PHOTO CREDIT · Lat Archive
Cosa resterà del 2016
venerdì 30 dicembre 2016 · Amarcord
tempo di lettura: 3 minuti
Prende il titolo e scappa, è Rosberg il personaggio del 2016. Formichina diligente, ragazzo normale e campione misurato. In stato di grazia e stato di culo. Vince, ma ne esce svuotato: molla tutto a cinque giorni dalla consacrazione di Abu Dhabi. Chiude la carriera al vertice e libera un volante caldissimo per il quale telefona chiunque.
Gli scontri di famiglia alla Mercedes. Il primo a Barcellona: dopo il via Rosberg perde velocità sulla mappatura sbagliata, Hamilton l’attacca all’interno, lui stringe, spazio per entrambi non ce n’è, la corsa della Mercedes finisce in una nuvola di sabbia. Per i commissari è incidente di gara. Quello di Spielberg invece no: all’ultimo giro Hamilton acchiappa Rosberg in testa, cerca la mossa per la vittoria e c’è il contatto, Rosberg viene riconosciuto colpevole, Hamilton continua e va a vincere.
L’ascesa di Max Verstappen. Red Bull dopo il Gran Premio di Russia declassa Kvyat in Toro Rosso e promuove Verstappen. Che subito trionfa a Barcellona, brucia tutti i riferimenti statistici per età, è più giovane anche di chi vince in GP2 e GP3. A fine anno risulta il più attivo nei sorpassi. Ma la sua stagione non è solo lodi e show: sbatte in qualifica a Montecarlo, è folle in difesa estrema a Spa. Al punto che prima della fine dell’anno la Fia sotto pressione – soprattutto di Vettel e Raikkonen – mette al bando quella manovra del passettino in frenata.

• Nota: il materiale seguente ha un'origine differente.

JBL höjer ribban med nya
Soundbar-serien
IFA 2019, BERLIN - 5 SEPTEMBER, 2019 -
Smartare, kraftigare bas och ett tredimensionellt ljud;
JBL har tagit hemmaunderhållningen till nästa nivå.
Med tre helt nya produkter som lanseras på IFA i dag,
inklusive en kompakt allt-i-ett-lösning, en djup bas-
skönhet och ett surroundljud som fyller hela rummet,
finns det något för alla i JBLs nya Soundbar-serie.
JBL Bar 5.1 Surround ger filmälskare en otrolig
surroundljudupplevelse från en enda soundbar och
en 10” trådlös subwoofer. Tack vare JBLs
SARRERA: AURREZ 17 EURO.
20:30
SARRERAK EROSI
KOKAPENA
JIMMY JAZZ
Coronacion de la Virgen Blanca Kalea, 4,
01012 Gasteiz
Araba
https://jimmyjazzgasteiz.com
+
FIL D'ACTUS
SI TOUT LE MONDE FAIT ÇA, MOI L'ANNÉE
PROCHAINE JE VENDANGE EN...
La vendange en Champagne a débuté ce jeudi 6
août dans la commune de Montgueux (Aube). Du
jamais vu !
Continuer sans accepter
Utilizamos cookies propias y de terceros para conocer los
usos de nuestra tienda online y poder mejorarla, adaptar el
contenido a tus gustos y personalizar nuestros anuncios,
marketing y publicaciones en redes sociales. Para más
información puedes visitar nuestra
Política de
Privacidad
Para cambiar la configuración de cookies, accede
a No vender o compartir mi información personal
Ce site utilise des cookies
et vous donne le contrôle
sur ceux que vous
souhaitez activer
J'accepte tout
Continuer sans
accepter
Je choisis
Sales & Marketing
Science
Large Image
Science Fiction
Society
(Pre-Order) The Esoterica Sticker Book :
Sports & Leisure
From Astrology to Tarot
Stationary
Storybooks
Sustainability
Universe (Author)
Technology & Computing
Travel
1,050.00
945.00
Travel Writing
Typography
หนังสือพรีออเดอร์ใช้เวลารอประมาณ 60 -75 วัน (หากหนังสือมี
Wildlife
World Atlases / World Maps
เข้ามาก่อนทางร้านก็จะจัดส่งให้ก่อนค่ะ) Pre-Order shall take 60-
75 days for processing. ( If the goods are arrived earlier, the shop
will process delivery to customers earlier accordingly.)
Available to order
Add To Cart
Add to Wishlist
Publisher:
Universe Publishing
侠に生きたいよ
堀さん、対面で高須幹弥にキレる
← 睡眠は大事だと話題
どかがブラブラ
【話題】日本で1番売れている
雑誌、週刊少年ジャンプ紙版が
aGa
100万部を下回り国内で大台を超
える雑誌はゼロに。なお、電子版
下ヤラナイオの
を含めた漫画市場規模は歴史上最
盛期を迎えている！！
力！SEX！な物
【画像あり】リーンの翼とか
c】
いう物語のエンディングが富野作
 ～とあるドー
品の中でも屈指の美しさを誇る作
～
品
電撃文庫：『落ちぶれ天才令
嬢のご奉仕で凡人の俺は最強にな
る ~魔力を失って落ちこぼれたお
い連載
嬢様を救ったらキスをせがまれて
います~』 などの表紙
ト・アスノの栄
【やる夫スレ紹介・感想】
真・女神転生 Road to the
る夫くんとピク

La regressione della Ferrari. L’anno scatta coi proclami di Marchionne, poi la rossa comincia a patire le noie tecniche, il muretto a sbagliare impietosamente le strategie. Il nervosismo si fa sentire: a luglio esce Allison, Vettel dopo il Canada ottusamente se la prende con la stampa, la Gazzetta gli risponde a tono. Cioè stupidamente. E Maranello d’estate deve rettificare un commento sospetto di Arrivabene sul rinnovo del contratto di Seb. Baldisserri, che la Ferrari l’ha vissuta vincente, in un’intervista osserva: “Non sono più un team, ma un gruppo di persone spaventate”.
Il debutto al labirinto di Baku. Lunghissima, scenografica e in certi punti strettissima, la pista all’inizio non piace: “Un passo indietro in termini di sicurezza”, l’affondo di Button. Ma Baku oggettivamente segna un nuovo successo politico e commerciale della Formula 1 globalizzata che va a correre dovunque.
La (non) riforma delle qualifiche. A tre settimane dal via del mondiale, cambia il formato delle qualifiche: eliminazioni progressive, fino a lasciare solamente due auto in lotta per la pole. C’è malcontento tra team e piloti, la Ferrari può mettere il veto e non lo fa, la novità non piace nemmeno a Ecclestone che ne voleva una più radicale. A Melbourne il copione per lo spettacolo fallisce miseramente. E in Cina torna tutto come prima.
La (non) riforma dei team radio. Quello sulle qualifiche non è l’unico ripensamento dell’anno: a Melbourne entra in vigore un regolamento più restrittivo sulle conversazioni via radio, si può intervenire solo se c’è un problema sulla macchina. A Budapest invece arriva la rettifica, il divieto che valeva dovunque viene meno in pitlane.